Output all entries exactly; images excluded.

[Saved data entries]
┄┄┄┄┄┄

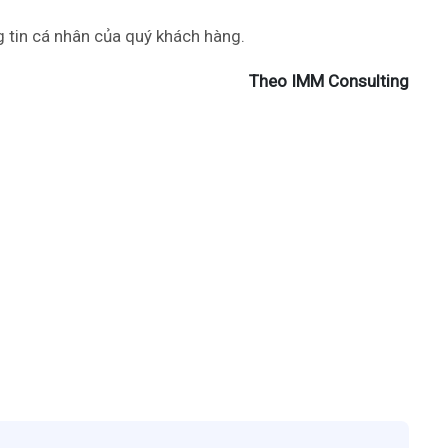
 tin cá nhân của quý khách hàng.
Theo IMM Consulting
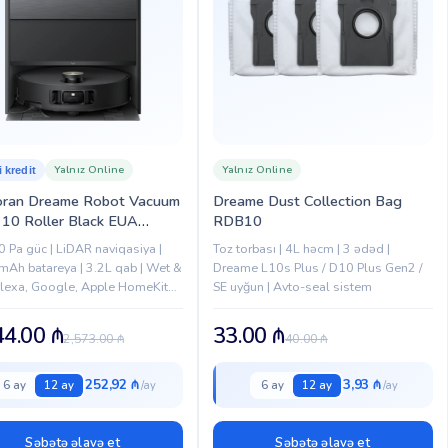
Yalnız Online
Yalnız Online
i kredit
oran Dreame Robot Vacuum
Dreame Dust Collection Bag
10 Roller Black EUA
RDB10
31CE)
 Pa güc | LiDAR naviqasiya |
Toz torbası | 4L həcm | 3 ədəd |
Ah batareya | 3.2L qab | Wet &
Dreame L10s Plus / D10 Plus Gen2 /
Alexa, Google, Apple HomeKit
SE uyğun | Avto-seal sistem
i | Ağıllı ev üçün tam avtomatik...
44.00
₼
33.00
₼
2,573.00
₼
40.00
₼
252,92 ₼
3,93 ₼
6 ay
12 ay
6 ay
12 ay
Səbətə əlavə et
Səbətə əlavə et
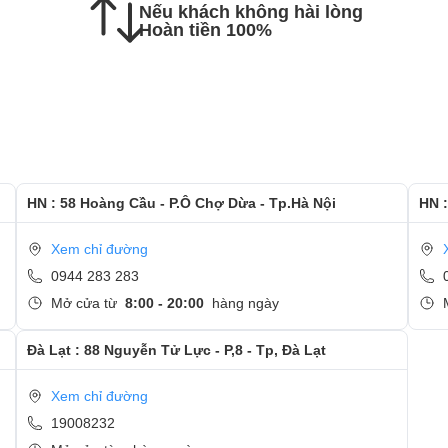
Nếu khách không hài lòng
c hướng dẫn kiểm tra lại màn hình mới
Hoàn tiền 100%
 và quan tâm tới dịch vụ thay màn hình tại Ngọc Nguyễn
HN : 58 Hoàng Cầu - P.Ô Chợ Dừa - Tp.Hà Nội
HN :
Xem chỉ đường
0944 283 283
Mở cửa từ
8:00 - 20:00
hàng ngày
Đà Lạt : 88 Nguyễn Tử Lực - P,8 - Tp, Đà Lạt
Xem chỉ đường
19008232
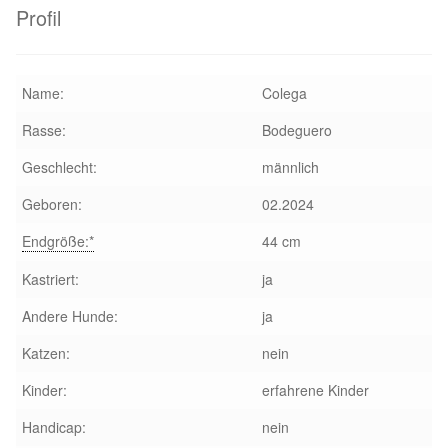
Profil
Name:
Colega
Rasse:
Bodeguero
Geschlecht:
männlich
Geboren:
02.2024
Endgröße:*
44 cm
Kastriert:
ja
Andere Hunde:
ja
Katzen:
nein
Kinder:
erfahrene Kinder
Handicap:
nein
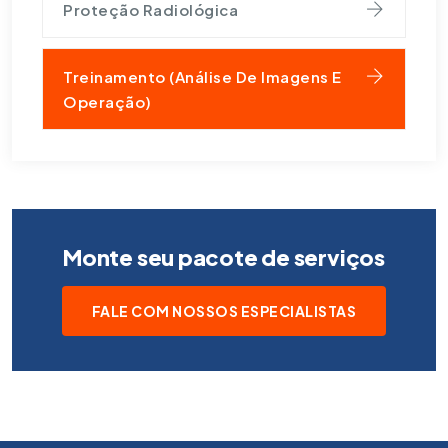
Proteção Radiológica
Treinamento (Análise De Imagens E
Operação)
Monte seu pacote de serviços
FALE COM NOSSOS ESPECIALISTAS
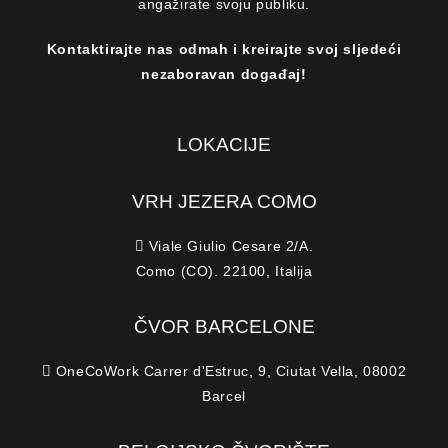
angažirate svoju publiku.
Kontaktirajte nas odmah i kreirajte svoj sljedeći
nezaboravan događaj!
LOKACIJE
VRH JEZERA COMO
Viale Giulio Cesare 2/A.
Como (CO). 22100, Italija
ČVOR BARCELONE
OneCoWork Carrer d'Estruc, 9, Ciutat Vella, 08002
Barcel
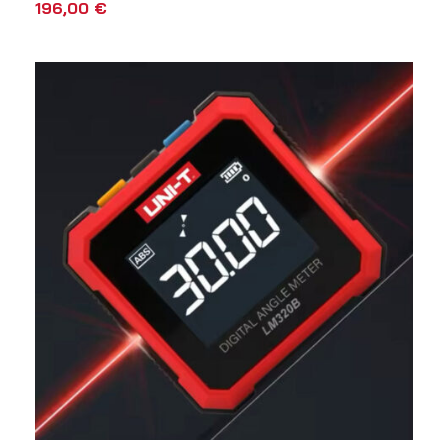
196,00
€
AÑADIR AL CARRITO
VISTA RÁPIDA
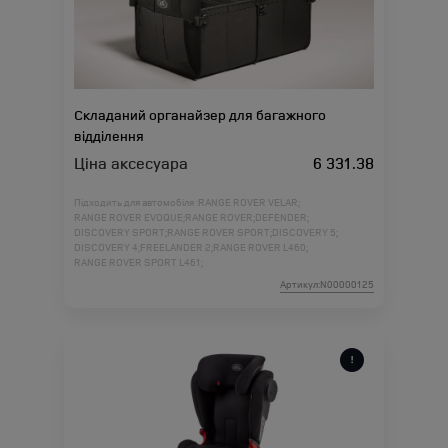
Складаний органайзер для багажного
відділення
Ціна аксесуара
6 331.38
Підходить для автомобіля :
RANGE ROVER VELAR;
RANGE ROVER EVOQUE;
RANGE ROVER;
DEFENDER;
DISCOVERY SPORT;
RANGE ROVER SPORT;
DISCOVERY 5;
DISCOVERY 4;
FREELANDER 2;
RANGE ROVER L460;
RANGE ROVER SPORT L461;
Артикул:N00000125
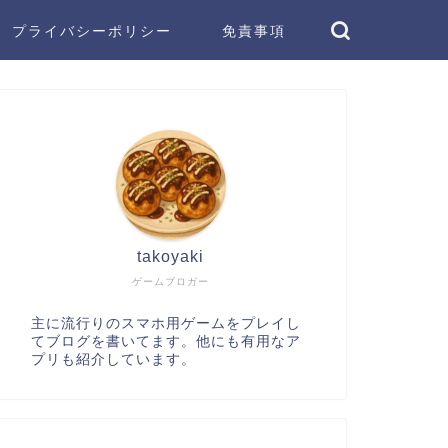
プライバシーポリシー
免責事項
takoyaki
ゲームブロガー
主に流行りのスマホ用ゲームをプレイし
てブログを書いてます。他にも有用なア
プリも紹介しています。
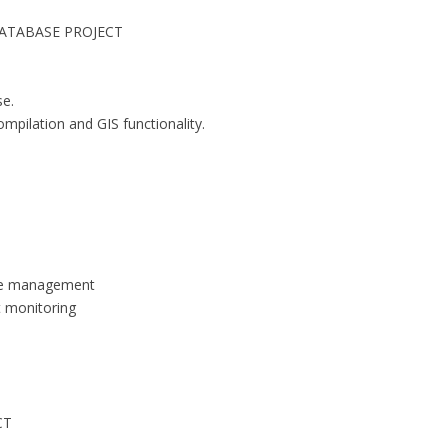
ATABASE PROJECT
se.
pilation and GIS functionality.
ase management
 monitoring
CT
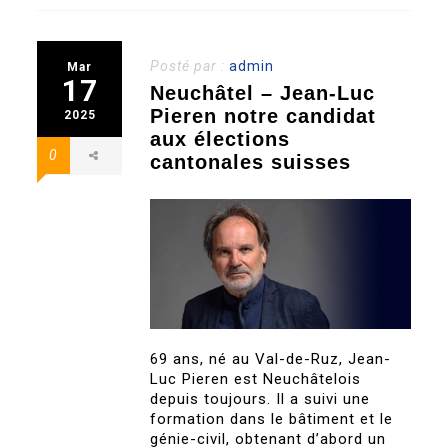
Posté par :
admin
Mar
17
Neuchâtel – Jean-Luc
Pieren notre candidat
2025
aux élections
0
cantonales suisses
69 ans, né au Val-de-Ruz, Jean-
Luc Pieren est Neuchâtelois
depuis toujours. Il a suivi une
formation dans le bâtiment et le
génie-civil, obtenant d’abord un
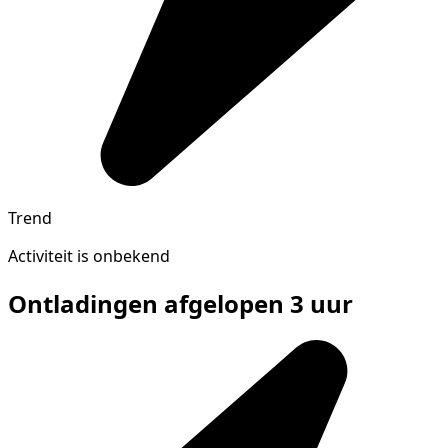
Trend
Activiteit is onbekend
Ontladingen afgelopen 3 uur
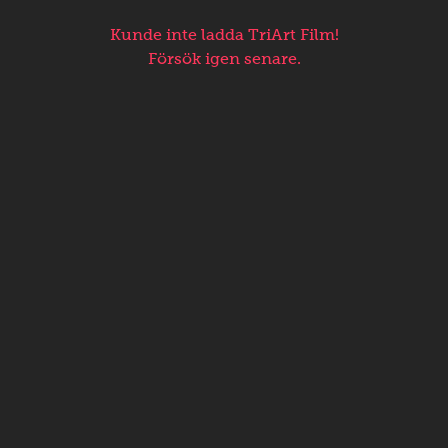
Kunde inte ladda TriArt Film!
Försök igen senare.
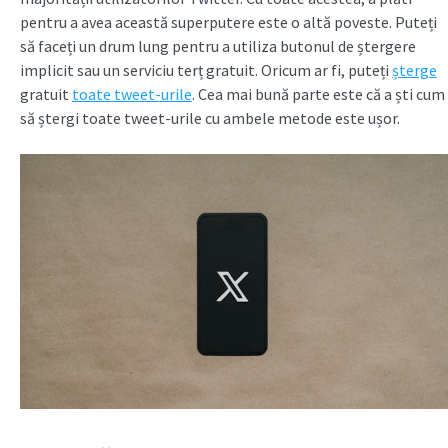
pentru a avea această superputere este o altă poveste. Puteți
să faceți un drum lung pentru a utiliza butonul de ștergere
implicit sau un serviciu terț gratuit. Oricum ar fi, puteți
șterge
gratuit
toate tweet-urile
. Cea mai bună parte este că a ști cum
să ștergi toate tweet-urile
cu ambele metode este ușor.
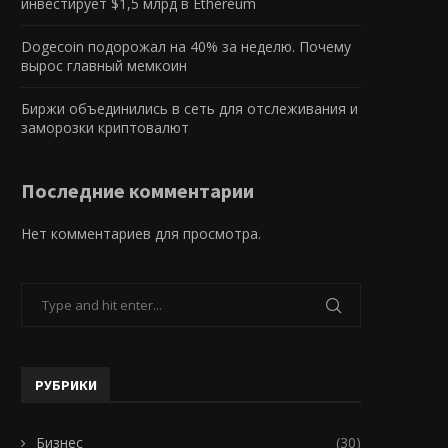
инвестирует $1,5 млрд в Ethereum
Dogecoin подорожал на 40% за неделю. Почему
вырос главный мемкоин
Биржи объединились в сеть для отслеживания и
заморозки криптовалют
Последние комментарии
Нет комментариев для просмотра.
РУБРИКИ
Бизнес
(30)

┄┄┄┄┄┄

# Output of the exercise
 tin cá nhân của quý khách hàng.
Theo IMM Consulting
Yalnız Online
Yalnız Online
i kredit
oran Dreame Robot Vacuum
Dreame Dust Collection Bag
10 Roller Black EUA
RDB10
31CE)
 Pa güc | LiDAR naviqasiya |
Toz torbası | 4L həcm | 3 ədəd |
Ah batareya | 3.2L qab | Wet &
Dreame L10s Plus / D10 Plus Gen2 /
Alexa, Google, Apple HomeKit
SE uyğun | Avto-seal sistem
i | Ağıllı ev üçün tam avtomatik...
44.00
₼
33.00
₼
2,573.00
₼
40.00
₼
252,92 ₼
3,93 ₼
6 ay
12 ay
6 ay
12 ay
Səbətə əlavə et
Səbətə əlavə et
Nếu khách không hài lòng
c hướng dẫn kiểm tra lại màn hình mới
Hoàn tiền 100%
 và quan tâm tới dịch vụ thay màn hình tại Ngọc Nguyễn
HN : 58 Hoàng Cầu - P.Ô Chợ Dừa - Tp.Hà Nội
HN :
Xem chỉ đường
0944 283 283
Mở cửa từ
8:00 - 20:00
hàng ngày
Đà Lạt : 88 Nguyễn Tử Lực - P,8 - Tp, Đà Lạt
Xem chỉ đường
19008232
Profil
Name:
Colega
Rasse:
Bodeguero
Geschlecht:
männlich
Geboren:
02.2024
Endgröße:*
44 cm
Kastriert:
ja
Andere Hunde:
ja
Katzen:
nein
Kinder:
erfahrene Kinder
Handicap:
nein
Proteção Radiológica
Treinamento (Análise De Imagens E
Operação)
Monte seu pacote de serviços
FALE COM NOSSOS ESPECIALISTAS
angažirate svoju publiku.
Kontaktirajte nas odmah i kreirajte svoj sljedeći
nezaboravan događaj!
LOKACIJE
VRH JEZERA COMO
Viale Giulio Cesare 2/A.
Como (CO). 22100, Italija
ČVOR BARCELONE
OneCoWork Carrer d'Estruc, 9, Ciutat Vella, 08002
Barcel
196,00
€
AÑADIR AL CARRITO
VISTA RÁPIDA
Складаний органайзер для багажного
відділення
Ціна аксесуара
6 331.38
Підходить для автомобіля :
RANGE ROVER VELAR;
RANGE ROVER EVOQUE;
RANGE ROVER;
DEFENDER;
DISCOVERY SPORT;
RANGE ROVER SPORT;
DISCOVERY 5;
DISCOVERY 4;
FREELANDER 2;
RANGE ROVER L460;
RANGE ROVER SPORT L461;
Артикул:N00000125
プライバシーポリシー
免責事項
takoyaki
ゲームブロガー
主に流行りのスマホ用ゲームをプレイし
てブログを書いてます。他にも有用なア
プリも紹介しています。
ATABASE PROJECT
se.
pilation and GIS functionality.
ase management
 monitoring
CT
Posté par :
admin
Mar
17
Neuchâtel – Jean-Luc
Pieren notre candidat
2025
aux élections
0
cantonales suisses
69 ans, né au Val-de-Ruz, Jean-
Luc Pieren est Neuchâtelois
depuis toujours. Il a suivi une
formation dans le bâtiment et le
génie-civil, obtenant d’abord un
Trend
Activiteit is onbekend
Ontladingen afgelopen 3 uur
Kunde inte ladda TriArt Film!
Försök igen senare.
pentru a avea această superputere este o altă poveste. Puteți
să faceți un drum lung pentru a utiliza butonul de ștergere
implicit sau un serviciu terț gratuit. Oricum ar fi, puteți
șterge
gratuit
toate tweet-urile
. Cea mai bună parte este că a ști cum
să ștergi toate tweet-urile
cu ambele metode este ușor.
инвестирует $1,5 млрд в Ethereum
Dogecoin подорожал на 40% за неделю. Почему
вырос главный мемкоин
Биржи объединились в сеть для отслеживания и
заморозки криптовалют
Последние комментарии
Нет комментариев для просмотра.
РУБРИКИ
Бизнес
(30)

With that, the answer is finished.